2017-11-17 18:30:00
Wojciech Staniec

Zabójcza końcówka Stali! Mielczanie znokautowali rywala

Przez większość spotkania Spójnia miała nieznaczną przewagę nad Stalą. Jednak o wyniku zdecydowało ostatnich sześć minut. Mielczanie wygrali ten fragment aż 8:1! I ostatecznie ograli gdynian 35:31!

Spotkanie to zaczęło się od frontalnych i zdecydowanych ataków gospodarzy. Beniaminek z Gdynii bardzo udanie wszedł w to spotkanie i szybko wyszedł na prowadzenie 8:3. Trener gości bardzo szybko, bo już w 7. minucie poprosił o czas. Na lepszą grę Stali trzeba było jeszcze chwilę poczekać, ale w końcu mielczanie zaczęli się prezentować lepiej i po trzech bramkarz z rzędu w 22. minucie mieli tylko trafienie straty. Później Stal doprowadziła nawet do remisu, ale ostatecznie na przerwę gospodarze schodzili prowadząc jednym trafieniem.

REKLAMA

Początek drugiej połowy był bliźniaczo podobny do pierwszej. Spójnia zaczęła tę część spotkania i odskoczyła na pięć trafień. Chwilę później znów z prawa do przerwy skorzystał szkoleniowiec mielczan. 

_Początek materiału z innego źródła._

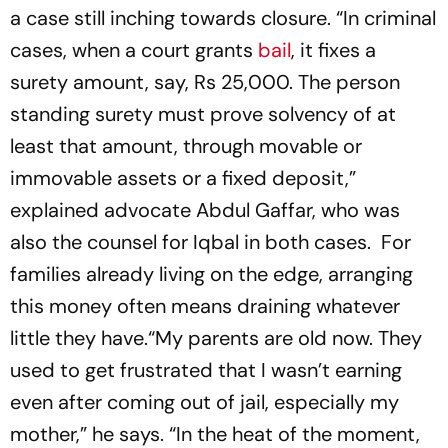
a case still inching towards closure. “In criminal
cases, when a court grants
bail
, it fixes a
surety amount, say, Rs 25,000. The person
standing surety must prove solvency of at
least that amount, through movable or
immovable assets or a fixed deposit,”
explained advocate Abdul Gaffar, who was
also the counsel for Iqbal in both cases. For
families already living on the edge, arranging
this money often means draining whatever
little they have.“My parents are old now. They
used to get frustrated that I wasn’t earning
even after coming out of jail, especially my
mother,” he says. “In the heat of the moment,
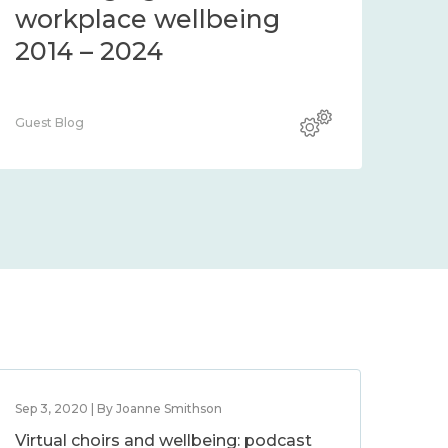
workplace wellbeing
2014 – 2024
Guest Blog
Sep 3, 2020 | By Joanne Smithson
Virtual choirs and wellbeing: podcast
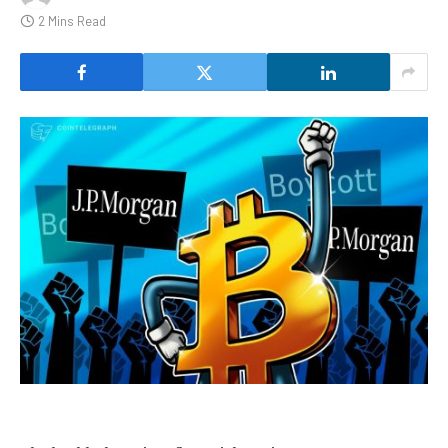
2 Mins Read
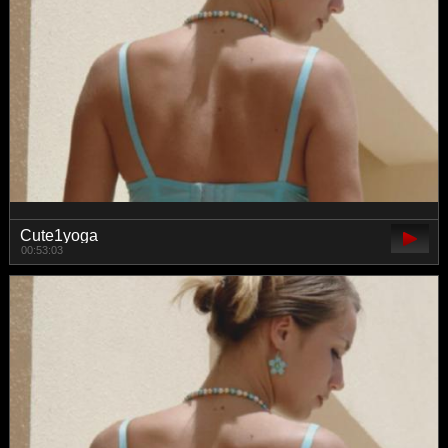
Cute1yoga
00:53:03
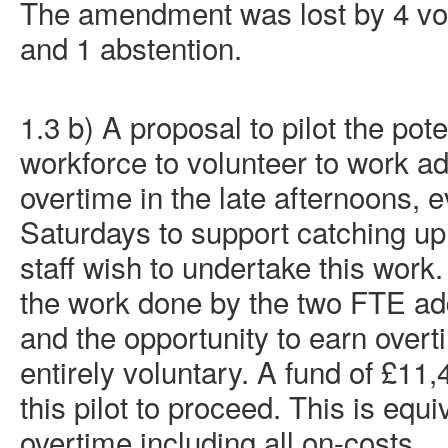
The amendment was lost by 4 vote
and 1 abstention.
1.3 b) A proposal to pilot the pote
workforce to volunteer to work ad
overtime in the late afternoons, 
Saturdays to support catching up
staff wish to undertake this wor
the work done by the two FTE add
and the opportunity to earn over
entirely voluntary. A fund of £11,
this pilot to proceed. This is equ
overtime including all on-costs.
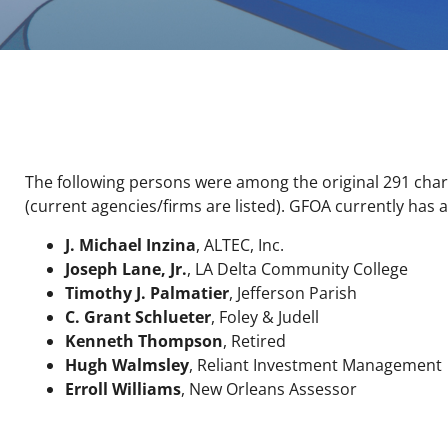
The following persons were among the original 291 cha
(current agencies/firms are listed). GFOA currently ha
J. Michael Inzina
, ALTEC, Inc.
Joseph Lane, Jr.
, LA Delta Community College
Timothy J. Palmatier
, Jefferson Parish
C. Grant Schlueter
, Foley & Judell
Kenneth Thompson
, Retired
Hugh Walmsley
, Reliant Investment Management
Erroll Williams
, New Orleans Assessor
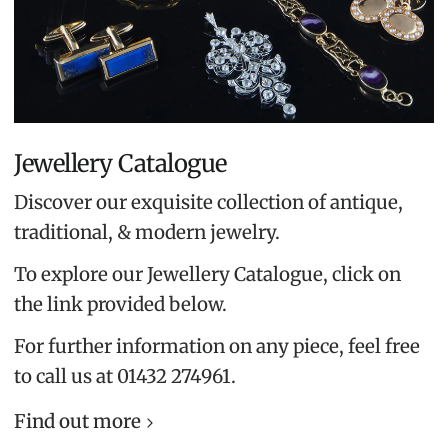
Jewellery Catalogue
Discover our exquisite collection of antique,
traditional, & modern jewelry.
To explore our Jewellery Catalogue, click on
the link provided below.
For further information on any piece, feel free
to call us at 01432 274961.
Find out more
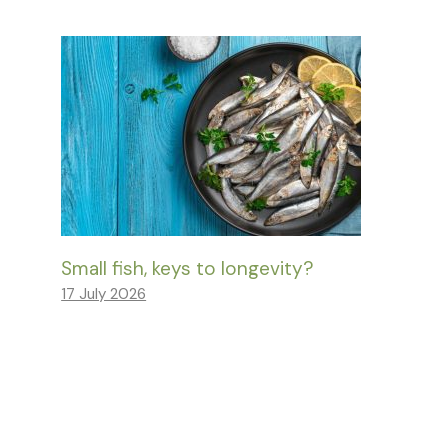
Small fish, keys to longevity?
17 July 2026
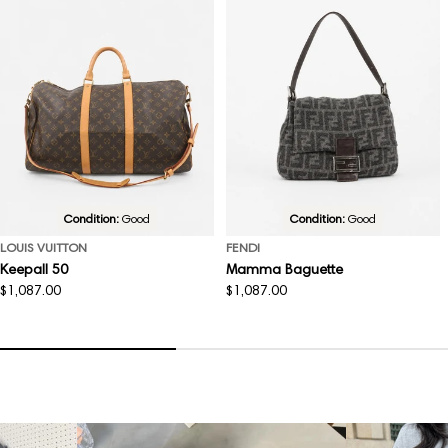
Condition:
Good
Condition:
Good
LOUIS VUITTON
FENDI
Keepall 50
Mamma Baguette
Regular
$1,087.00
Regular
$1,087.00
price
price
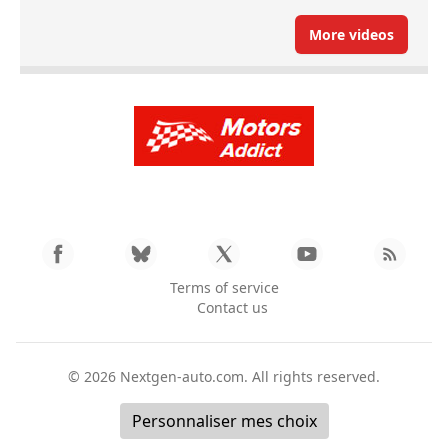
More videos
Terms of service
Contact us
© 2026
Nextgen-auto.com
. All rights reserved.
Personnaliser mes choix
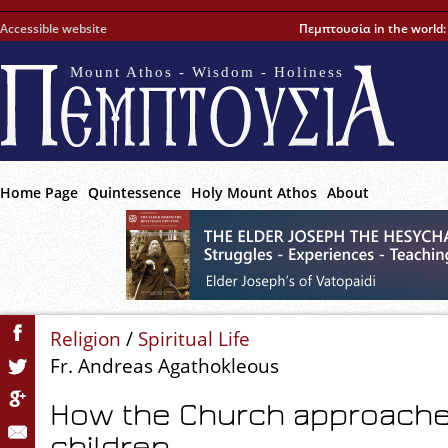
Accessible website
Πεμπτουσία in the world
Mount Athos - Wisdom - Holiness
Home Page
Quintessence
Holy Mount Athos
About
Religion
/
Spiritual Life
Fr. Andreas Agathokleous
How the Church approaches 
children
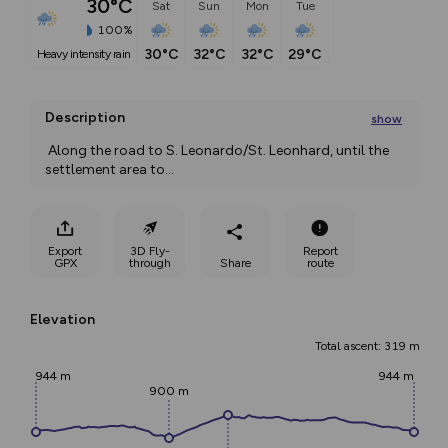
30°C
Sat
Sun
Mon
Tue
100%
30°C
32°C
32°C
29°C
heavy intensity rain
Description
show
 Along the road to S. Leonardo/St. Leonhard, until the 
settlement area to
...
Export
3D Fly-
Report
GPX
through
Share
route
Elevation
Total ascent: 319 m
944 m
944 m
900 m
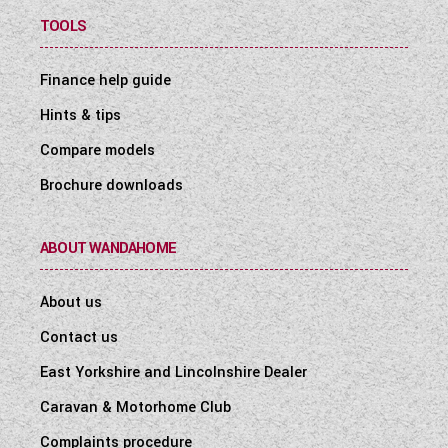
TOOLS
Finance help guide
Hints & tips
Compare models
Brochure downloads
ABOUT WANDAHOME
About us
Contact us
East Yorkshire and Lincolnshire Dealer
Caravan & Motorhome Club
Complaints procedure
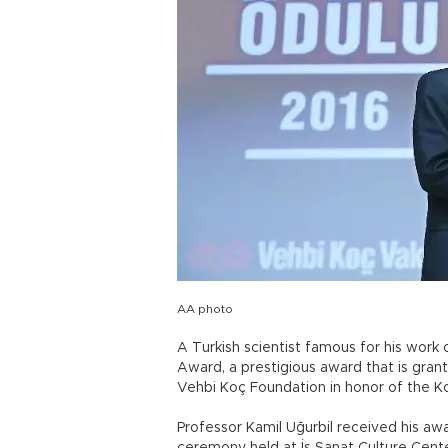
AA photo
A Turkish scientist famous for his wor
Award, a prestigious award that is grant
Vehbi Koç Foundation in honor of the K
Professor Kamil Uğurbil received his a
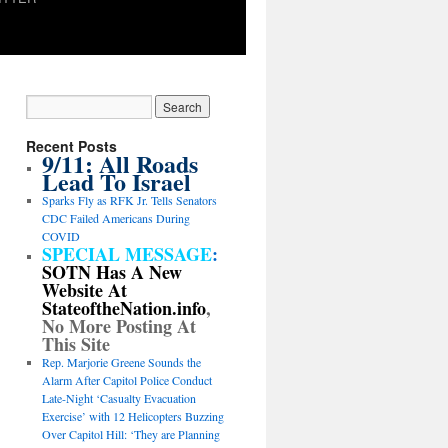
Recent Posts
9/11: All Roads
Lead To Israel
Sparks Fly as RFK Jr. Tells Senators
CDC Failed Americans During
COVID
SPECIAL MESSAGE
:
SOTN Has A New
Website At
StateoftheNation.info
,
No More Posting At
This Site
Rep. Marjorie Greene Sounds the
Alarm After Capitol Police Conduct
Late-Night ‘Casualty Evacuation
Exercise’ with 12 Helicopters Buzzing
Over Capitol Hill: ‘They are Planning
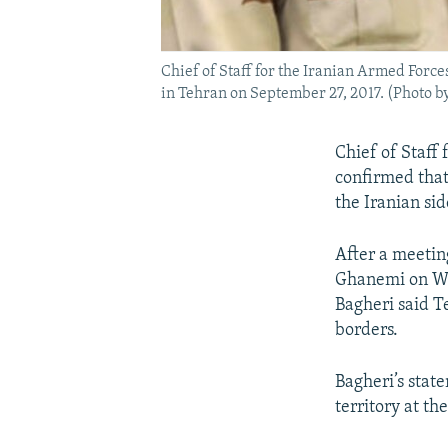
Chief of Staff for the Iranian Armed For
in Tehran on September 27, 2017. (Photo b
Chief of Staff
confirmed that
the Iranian sid
After a meetin
Ghanemi on We
Bagheri said T
borders.
Bagheri’s stat
territory at th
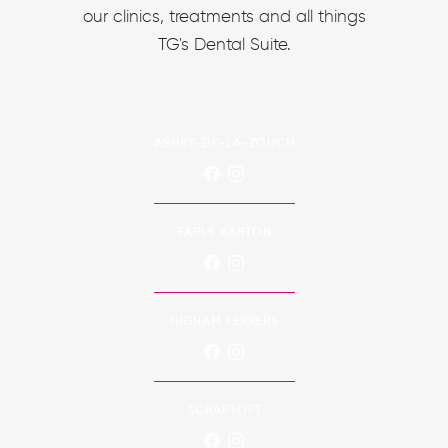
our clinics, treatments and all things
TG's Dental Suite.
ASHBY-DE-LA-ZOUCH
EARLS BARTON
HIGHAM FERRERS
SCRAPTOFT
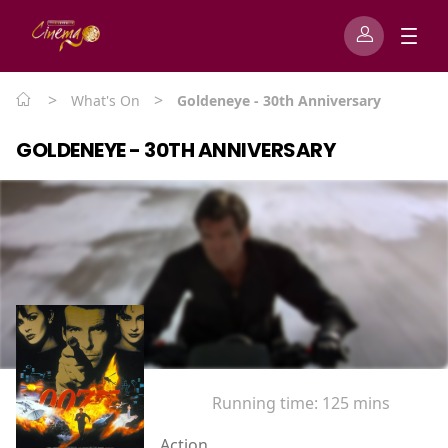
>
>
What's On
Goldeneye - 30th Anniversary
GOLDENEYE - 30TH ANNIVERSARY
Running time:
125 mins
Action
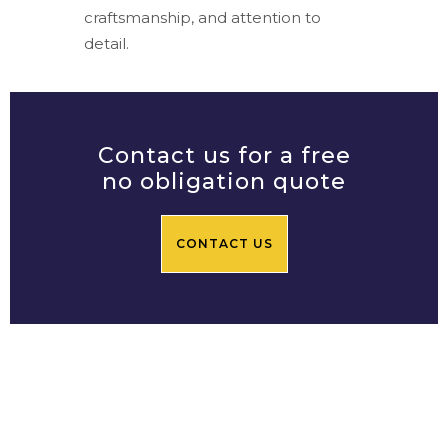
craftsmanship, and attention to
detail.
Contact us for a free
no obligation quote
CONTACT US
Prime Central Residential
Limited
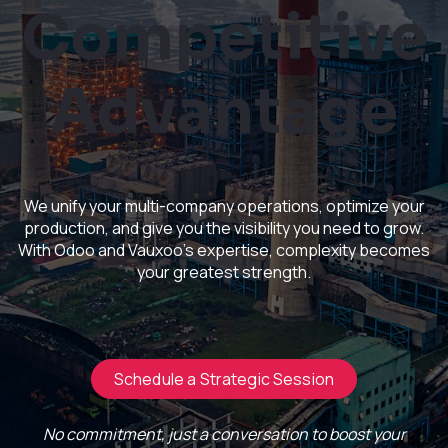
Competitive
Advantage
We unify your multi-company operations, optimize your
production, and give you the visibility you need to grow.
With Odoo and Vauxoo's expertise, complexity becomes
your greatest strength.
Schedule a Strategic Session
No commitment, just a conversation to boost your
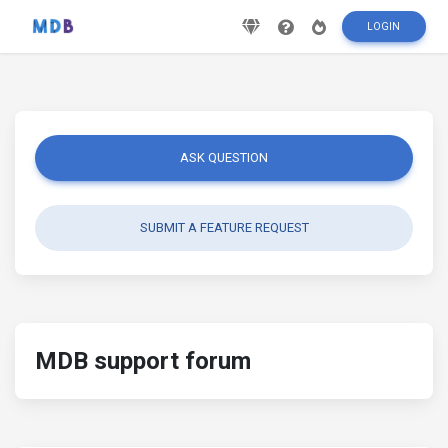
LOGIN
ASK QUESTION
SUBMIT A FEATURE REQUEST
MDB support forum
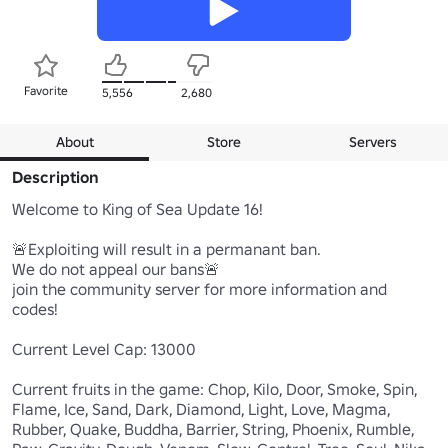
Favorite
5,556
2,680
About
Store
Servers
Description
Welcome to King of Sea Update 16!

🚨Exploiting will result in a permanant ban.

We do not appeal our bans🚨

join the community server for more information and 
codes!

Current Level Cap: 13000

Current fruits in the game: Chop, Kilo, Door, Smoke, Spin, 
Flame, Ice, Sand, Dark, Diamond, Light, Love, Magma, 
Rubber, Quake, Buddha, Barrier, String, Phoenix, Rumble, 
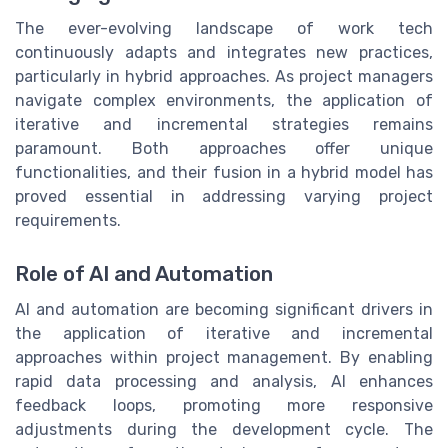
The ever-evolving landscape of work tech
continuously adapts and integrates new practices,
particularly in hybrid approaches. As project managers
navigate complex environments, the application of
iterative and incremental strategies remains
paramount. Both approaches offer unique
functionalities, and their fusion in a hybrid model has
proved essential in addressing varying project
requirements.
Role of AI and Automation
AI and automation are becoming significant drivers in
the application of iterative and incremental
approaches within project management. By enabling
rapid data processing and analysis, AI enhances
feedback loops, promoting more responsive
adjustments during the development cycle. The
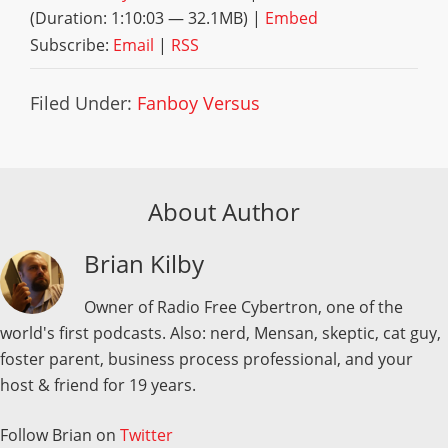
(Duration: 1:10:03 — 32.1MB) |
Embed
Subscribe:
Email
|
RSS
Filed Under:
Fanboy Versus
About Author
Brian Kilby
Owner of Radio Free Cybertron, one of the
world's first podcasts. Also: nerd, Mensan, skeptic, cat guy,
foster parent, business process professional, and your
host & friend for 19 years.
Follow Brian on
Twitter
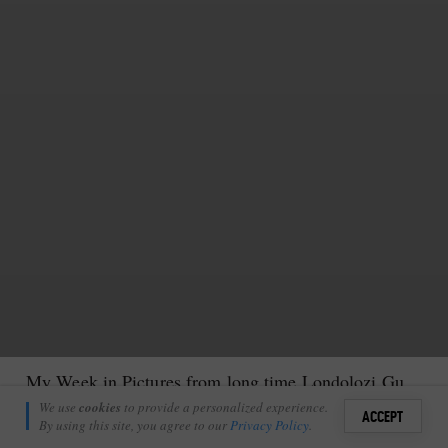
My Week in Pictures from long time Londolozi Guest
Anthony Goldman
We use
cookies
to provide a personalized experience.
32
ACCEPT
August 25, 2021
By using this site, you agree to our
Privacy Policy
.
Sign i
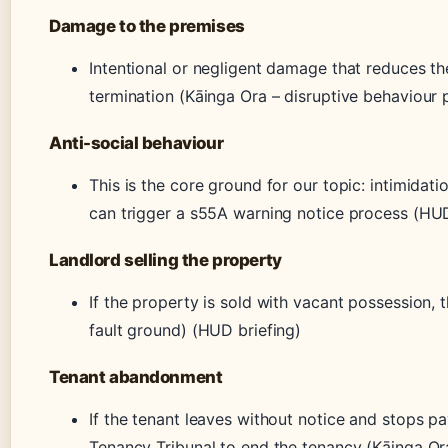
Damage to the premises
Intentional or negligent damage that reduces th
termination (Kāinga Ora – disruptive behaviour 
Anti-social behaviour
This is the core ground for our topic: intimidati
can trigger a s55A warning notice process (HUD
Landlord selling the property
If the property is sold with vacant possession, 
fault ground) (HUD briefing)
Tenant abandonment
If the tenant leaves without notice and stops pa
Tenancy Tribunal to end the tenancy (Kāinga Or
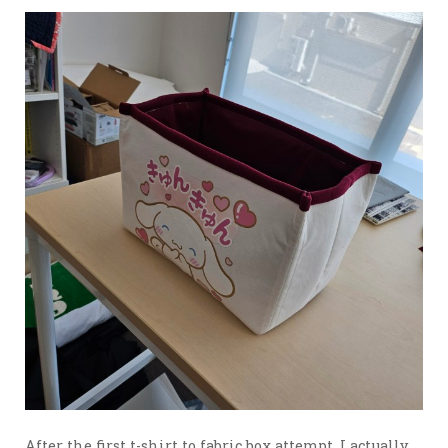
After the first t-shirt to fabric box attempt, I actually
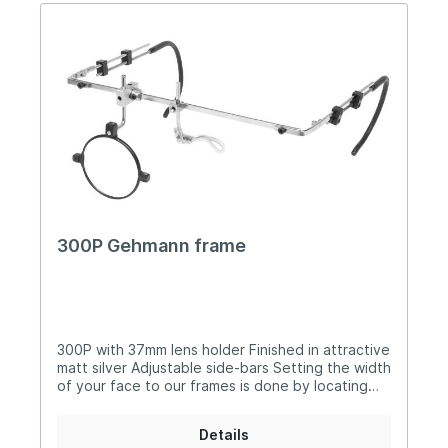
in the top mount The nose-bridge is adjustable
for height Silicone nose piece is width adjustable
300P with optional components (image 3)
Supplied in free carry case 985 (image 4)
300P Gehmann frame
300P with 37mm lens holder Finished in attractive
matt silver Adjustable side-bars Setting the width
of your face to our frames is done by locating
the sidebar in one of three holes at the end of
the crossbar Comfortable, soft sprung earpieces
Details
Sliding mount sets holder position on the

W 41. minucie czerwoną kartką ukarany został Jakub Kłoda ze Stali. To nie był jednak koniec wykluczeń w tym spotkaniu. Trzynaście minut później boisko musiał opuścić grający w Spójni Kamil Pedryc.

Spotkanie było bardzo zacięte i wyrównane. Jednak przez większą część drugiej połowy nieznaczną przewagę mieli zawodnicy z Gdyni. Jednak na cztery minuty przed końcem po bramkach Pawła Wilka i Michała Chodary na tablicy wyników był remis. Zawodnicy z Podkarpacia na tym nie skończyli i kolejna bramka z karnego Wilka wyprowadziła ich na prowadzenie.

Ostatnie minuty należało do zawodników Stali, którzy pomimo tego, że grali w osłabieniu walczyli tak jak przystało na słynnych "Czeczeńców" i ostatecznie punkty pojechały do Mielca.